Autor: J. J. S. Brown, B. V. Joypaul, C. Wilson, S. Coleman
Rok vydání: 2008
Předmět:
Zdroj: Colorectal disease : the official journal of the Association of Coloproctology of Great Britain and Ireland. 11(2)
ISSN: 1463-1318
Popis: Introduction Appendicitis in pregnancy (AIP) is the most common nonobstetric cause of an acute abdomen requiring surgical intervention. Diagnostic difficulties arising from gestational symptoms compound the risk of foetal loss after negative appendicectomy and exponentially increase the risk to mother and foetus with delay in genuine cases. In this article, we investigate the symptoms and signs of AIP and attempt to identify consistent clinical features and review the role of imaging in diagnosis. Method MEDLINE and PubMed were searched for case–control studies recording preoperative symptoms/signs suggestive of AIP, as well as appendiceal pathology. Combined likelihood and odds ratios (OR) were created for clinical features across homogenous papers. Papers examining the use of laparoscopy, ultrasound (US), computerized tomography (CT) and magnetic resonance imaging (MRI) were assessed qualitatively.
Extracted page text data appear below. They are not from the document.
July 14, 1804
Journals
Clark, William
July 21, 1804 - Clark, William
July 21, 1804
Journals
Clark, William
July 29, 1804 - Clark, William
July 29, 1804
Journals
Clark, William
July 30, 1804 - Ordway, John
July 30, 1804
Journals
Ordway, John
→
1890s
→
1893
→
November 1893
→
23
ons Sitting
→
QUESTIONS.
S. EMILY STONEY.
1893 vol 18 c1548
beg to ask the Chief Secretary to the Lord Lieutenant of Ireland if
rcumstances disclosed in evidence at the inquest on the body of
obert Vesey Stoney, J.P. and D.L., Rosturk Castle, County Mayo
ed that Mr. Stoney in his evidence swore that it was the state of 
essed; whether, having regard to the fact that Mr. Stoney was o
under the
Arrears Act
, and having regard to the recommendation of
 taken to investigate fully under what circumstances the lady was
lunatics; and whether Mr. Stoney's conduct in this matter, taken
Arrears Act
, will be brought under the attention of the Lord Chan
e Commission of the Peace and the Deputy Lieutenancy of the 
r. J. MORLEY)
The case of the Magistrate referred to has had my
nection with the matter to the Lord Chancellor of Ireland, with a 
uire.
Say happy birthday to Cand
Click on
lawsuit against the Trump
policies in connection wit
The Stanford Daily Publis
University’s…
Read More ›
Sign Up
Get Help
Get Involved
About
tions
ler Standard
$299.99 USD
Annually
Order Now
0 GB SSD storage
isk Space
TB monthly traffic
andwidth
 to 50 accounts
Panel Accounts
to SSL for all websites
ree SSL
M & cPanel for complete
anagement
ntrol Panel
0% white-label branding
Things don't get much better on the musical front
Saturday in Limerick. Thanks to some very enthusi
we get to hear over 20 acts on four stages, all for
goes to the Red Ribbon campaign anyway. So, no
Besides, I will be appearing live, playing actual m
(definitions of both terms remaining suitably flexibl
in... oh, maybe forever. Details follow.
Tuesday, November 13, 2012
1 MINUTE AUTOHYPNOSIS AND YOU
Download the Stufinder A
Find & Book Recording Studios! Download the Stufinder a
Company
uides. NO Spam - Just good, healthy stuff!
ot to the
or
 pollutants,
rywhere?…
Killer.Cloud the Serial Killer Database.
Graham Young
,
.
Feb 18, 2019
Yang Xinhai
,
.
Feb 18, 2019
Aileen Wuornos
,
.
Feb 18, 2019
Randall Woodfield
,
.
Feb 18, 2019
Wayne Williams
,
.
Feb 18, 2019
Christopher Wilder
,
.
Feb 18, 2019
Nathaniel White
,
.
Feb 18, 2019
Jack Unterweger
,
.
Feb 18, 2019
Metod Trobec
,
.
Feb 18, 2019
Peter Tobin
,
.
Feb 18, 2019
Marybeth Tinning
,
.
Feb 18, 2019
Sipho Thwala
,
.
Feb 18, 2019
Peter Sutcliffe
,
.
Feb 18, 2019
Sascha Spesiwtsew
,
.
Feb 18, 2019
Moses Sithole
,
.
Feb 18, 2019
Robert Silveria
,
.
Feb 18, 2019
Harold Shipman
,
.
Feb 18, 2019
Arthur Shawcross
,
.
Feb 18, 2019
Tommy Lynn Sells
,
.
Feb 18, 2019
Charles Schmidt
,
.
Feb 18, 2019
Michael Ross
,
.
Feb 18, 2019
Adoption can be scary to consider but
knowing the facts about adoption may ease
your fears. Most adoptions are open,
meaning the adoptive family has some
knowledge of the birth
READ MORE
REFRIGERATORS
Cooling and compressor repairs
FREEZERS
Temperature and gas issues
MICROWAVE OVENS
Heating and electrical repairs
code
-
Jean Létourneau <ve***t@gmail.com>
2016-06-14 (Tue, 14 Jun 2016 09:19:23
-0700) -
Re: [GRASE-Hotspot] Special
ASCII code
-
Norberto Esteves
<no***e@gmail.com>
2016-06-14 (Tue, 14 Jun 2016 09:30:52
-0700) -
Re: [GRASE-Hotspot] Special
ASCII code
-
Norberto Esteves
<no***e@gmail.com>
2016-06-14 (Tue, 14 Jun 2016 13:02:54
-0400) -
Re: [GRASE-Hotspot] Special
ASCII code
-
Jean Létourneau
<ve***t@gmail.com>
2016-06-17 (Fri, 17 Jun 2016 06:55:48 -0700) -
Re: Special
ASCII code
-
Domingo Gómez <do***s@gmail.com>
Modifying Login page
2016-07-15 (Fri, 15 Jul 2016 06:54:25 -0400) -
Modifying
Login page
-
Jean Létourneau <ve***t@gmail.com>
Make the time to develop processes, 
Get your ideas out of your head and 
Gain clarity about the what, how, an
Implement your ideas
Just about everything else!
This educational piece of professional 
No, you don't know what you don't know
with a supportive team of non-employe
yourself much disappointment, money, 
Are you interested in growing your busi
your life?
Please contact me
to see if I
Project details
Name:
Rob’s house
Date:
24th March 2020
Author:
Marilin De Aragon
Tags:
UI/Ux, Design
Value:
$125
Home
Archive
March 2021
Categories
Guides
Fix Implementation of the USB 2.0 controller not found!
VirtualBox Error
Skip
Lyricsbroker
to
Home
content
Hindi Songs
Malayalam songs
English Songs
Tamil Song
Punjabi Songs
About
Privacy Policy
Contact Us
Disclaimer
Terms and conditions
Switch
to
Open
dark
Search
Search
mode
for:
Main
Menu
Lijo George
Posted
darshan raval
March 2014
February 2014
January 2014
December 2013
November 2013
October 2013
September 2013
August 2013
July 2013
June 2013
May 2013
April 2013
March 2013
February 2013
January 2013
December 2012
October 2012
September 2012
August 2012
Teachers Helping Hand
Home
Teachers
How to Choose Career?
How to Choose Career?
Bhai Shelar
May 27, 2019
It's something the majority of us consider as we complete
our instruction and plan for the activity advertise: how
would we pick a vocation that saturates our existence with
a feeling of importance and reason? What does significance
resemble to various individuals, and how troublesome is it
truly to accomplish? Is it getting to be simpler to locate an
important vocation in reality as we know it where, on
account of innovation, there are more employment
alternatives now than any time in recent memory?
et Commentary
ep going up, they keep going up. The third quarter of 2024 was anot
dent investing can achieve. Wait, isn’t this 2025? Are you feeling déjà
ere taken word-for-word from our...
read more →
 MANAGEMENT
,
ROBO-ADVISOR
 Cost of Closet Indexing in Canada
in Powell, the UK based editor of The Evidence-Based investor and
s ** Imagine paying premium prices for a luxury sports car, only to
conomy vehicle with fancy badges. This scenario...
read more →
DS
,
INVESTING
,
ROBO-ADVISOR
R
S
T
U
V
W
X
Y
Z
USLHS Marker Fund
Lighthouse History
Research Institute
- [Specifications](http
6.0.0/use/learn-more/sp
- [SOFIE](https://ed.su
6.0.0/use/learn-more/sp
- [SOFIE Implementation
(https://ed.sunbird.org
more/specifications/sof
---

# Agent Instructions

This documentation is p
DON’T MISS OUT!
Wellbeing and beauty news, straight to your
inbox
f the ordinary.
Results Seven papers met the inclusion criteria for the analysis of consistent clinical features (450 patients). The only symptoms or signs significantly associated with a diagnosis of appendicitis were nausea (OR: 2.21, 95%CI: 1.34–3.66), vomiting (OR: 0.82–15.6 range) and peritonism (OR: 1.80, 95%CI: 1.06–3.04). US, CT and MRI have all been used to successfully diagnose AIP. Laparoscopic appendicectomy has been safely undertaken in pregnancy. Conclusion Appendicitis will continue to challenge the diagnostic acumen of surgeons. Whilst useful, consensus regarding the safety of laparoscopy, CT and MRI in pregnancy is yet to be achieved.